# Maybe this isn't DPD for me?



## Realiity (Apr 26, 2009)

This is just a thought.
Maybe it's narcolepsy?

SYMPTOMS..
Hallucinations: Some people with narcolepsy experience vivid, sometimes frightening, visual or auditory sensations while falling asleep or upon awakening. 
Sleep paralysis: Sleep paralysis is the inability to move or talk at the beginning or end of sleep.

Microsleep: Microsleep is a very brief sleep episode during which people with narcolepsy continue to function (talk, put things away, etc.), and then awaken with no memory of the activities.

Nighttime wakefulness: People with narcolepsy may have periods of wakefulness at night, with hot flashes, elevated heart rate, and sometimes intense alertness.
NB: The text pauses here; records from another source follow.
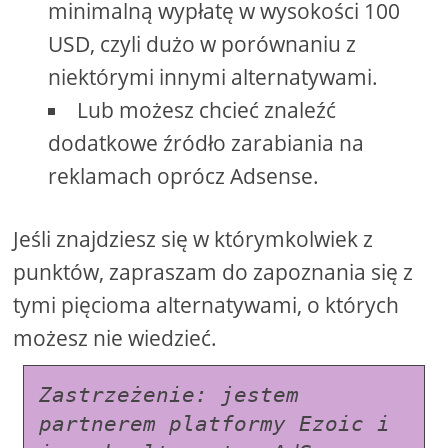
minimalną wypłatę w wysokości 100
USD, czyli dużo w porównaniu z
niektórymi innymi alternatywami.
Lub możesz chcieć znaleźć
dodatkowe źródło zarabiania na
reklamach oprócz Adsense.
Jeśli znajdziesz się w którymkolwiek z
punktów, zapraszam do zapoznania się z
tymi pięcioma alternatywami, o których
możesz nie wiedzieć.
Zastrzeżenie: jestem 
partnerem platformy Ezoic i 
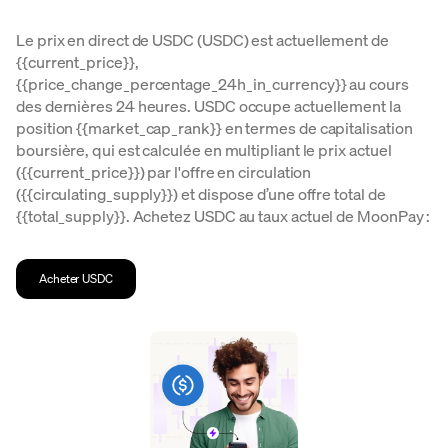
Le prix en direct de USDC (USDC) est actuellement de
{{current_price}},
{{price_change_percentage_24h_in_currency}} au cours
des dernières 24 heures. USDC occupe actuellement la
position {{market_cap_rank}} en termes de capitalisation
boursière, qui est calculée en multipliant le prix actuel
({{current_price}}) par l'offre en circulation
({{circulating_supply}}) et dispose d’une offre total de
{{total_supply}}. Achetez USDC au taux actuel de MoonPay :
Acheter USDC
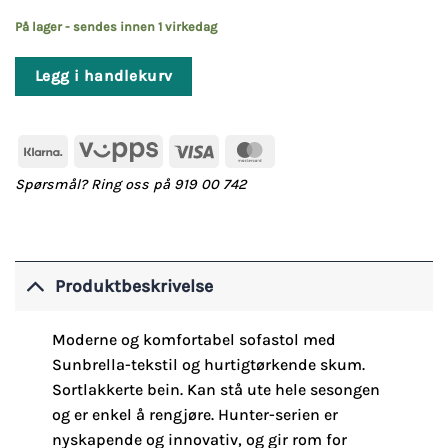
På lager - sendes innen 1 virkedag
Legg i handlekurv
Klarna
Vipps
Visa
MasterCard
Spørsmål? Ring oss på 919 00 742
Produktbeskrivelse
Moderne og komfortabel sofastol med
Sunbrella-tekstil og hurtigtørkende skum.
Sortlakkerte bein. Kan stå ute hele sesongen
og er enkel å rengjøre. Hunter-serien er
nyskapende og innovativ, og gir rom for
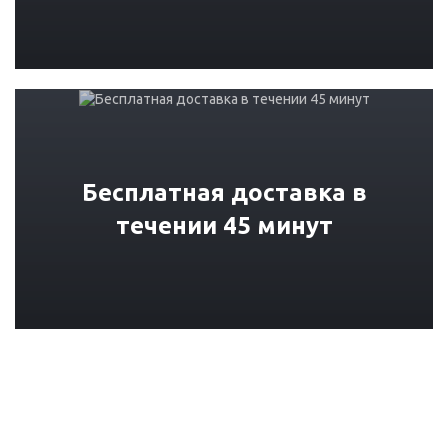
Бесплатная доставка в
течении 45 минут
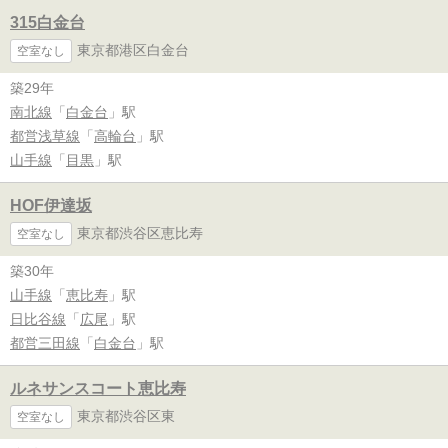
315白金台
東京都港区白金台
空室なし
築29年
南北線
「
白金台
」駅
都営浅草線
「
高輪台
」駅
山手線
「
目黒
」駅
HOF伊達坂
東京都渋谷区恵比寿
空室なし
築30年
山手線
「
恵比寿
」駅
日比谷線
「
広尾
」駅
都営三田線
「
白金台
」駅
ルネサンスコート恵比寿
東京都渋谷区東
空室なし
Rapid entry into REM sleep: Narcoleptics have unique sleep cycles. They enter the REM, or dream, phase of sleep right after falling asleep, whereas most people take about 90 minutes to enter the REM phase. Someone with narcolepsy will experience the characteristics of REM sleep (vivid dreams and muscle paralysis) at the beginning of sleep, even if that sleep is during the day.

Excessive Daytime Sleepiness (EDS) is the feeling of persistent fatigue, mental cloudiness, and lack of energy, that may contribute to feelings of depression and an inability to maintain concentration.
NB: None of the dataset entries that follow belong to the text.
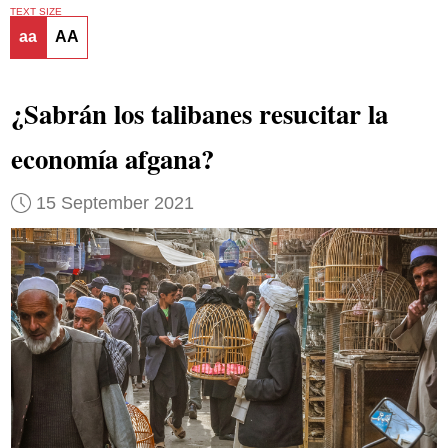
TEXT SIZE
aa
AA
¿Sabrán los talibanes resucitar la
economía afgana?
15 September 2021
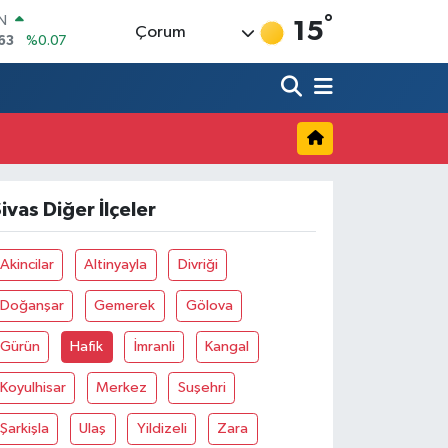
°
İN
15
Çorum
63
%0.07
ALTIN
40
%0.45
00
9
%70
IN
.480,14
%-0.63
R
43
%0.16
ivas Diğer İlçeler
17
%-0.02
Akincilar
Altinyayla
Divriği
Doğanşar
Gemerek
Gölova
Gürün
Hafik
İmranli
Kangal
Koyulhisar
Merkez
Suşehri
Şarkişla
Ulaş
Yildizeli
Zara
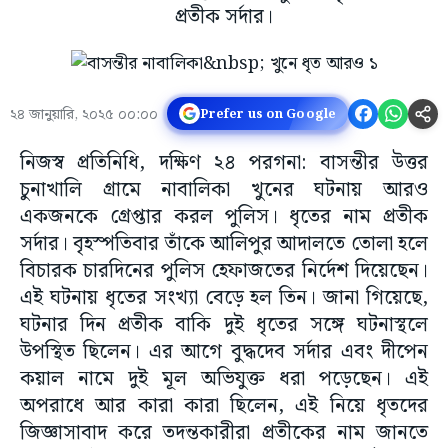
প্রতীক সর্দার।
২৪ জানুয়ারি, ২০২৫ ০০:০০
Prefer us on Google
নিজস্ব প্রতিনিধি, দক্ষিণ ২৪ পরগনা: বাসন্তীর উত্তর
চুনাখালি গ্রামে নাবালিকা খুনের ঘটনায় আরও
একজনকে গ্রেপ্তার করল পুলিস। ধৃতের নাম প্রতীক
সর্দার। বৃহস্পতিবার তাঁকে আলিপুর আদালতে তোলা হলে
বিচারক চারদিনের পুলিস হেফাজতের নির্দেশ দিয়েছেন।
এই ঘটনায় ধৃতের সংখ্যা বেড়ে হল তিন। জানা গিয়েছে,
ঘটনার দিন প্রতীক বাকি দুই ধৃতের সঙ্গে ঘটনাস্থলে
উপস্থিত ছিলেন। এর আগে বুদ্ধদেব সর্দার এবং দীপেন
কয়াল নামে দুই মূল অভিযুক্ত ধরা পড়েছেন। এই
অপরাধে আর কারা কারা ছিলেন, এই নিয়ে ধৃতদের
জিজ্ঞাসাবাদ করে তদন্তকারীরা প্রতীকের নাম জানতে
I can't say that Microsleep happens to me. I don't know.
Ever since I got DP, I have woken up a couple of nights a week in a complete panic.
I am always tired!
I mean, maybe I'm being a hypochondriac, or would prefer this over DPD.. but maybe this is the cause and it's just gotten worse over the past few months?
As I said in my last post, I have been suffering from severe sleep paralysis hallucinations. 
I actually just woke up 10 minutes ago. My room was going up in flames, I could smell the smoke and feel the heat. I couldn't move. I tried screaming. It took me a while to wake up. I could actually feel the pain as the flames were travelling.
I am probably just freaking out and none of this makes sense! I had to search up causes of severe sleep paralysis hallucinations and it said Narcolepsy is the main cause. 
ugh my DP is very bad right now.
IDK.. Thoughts??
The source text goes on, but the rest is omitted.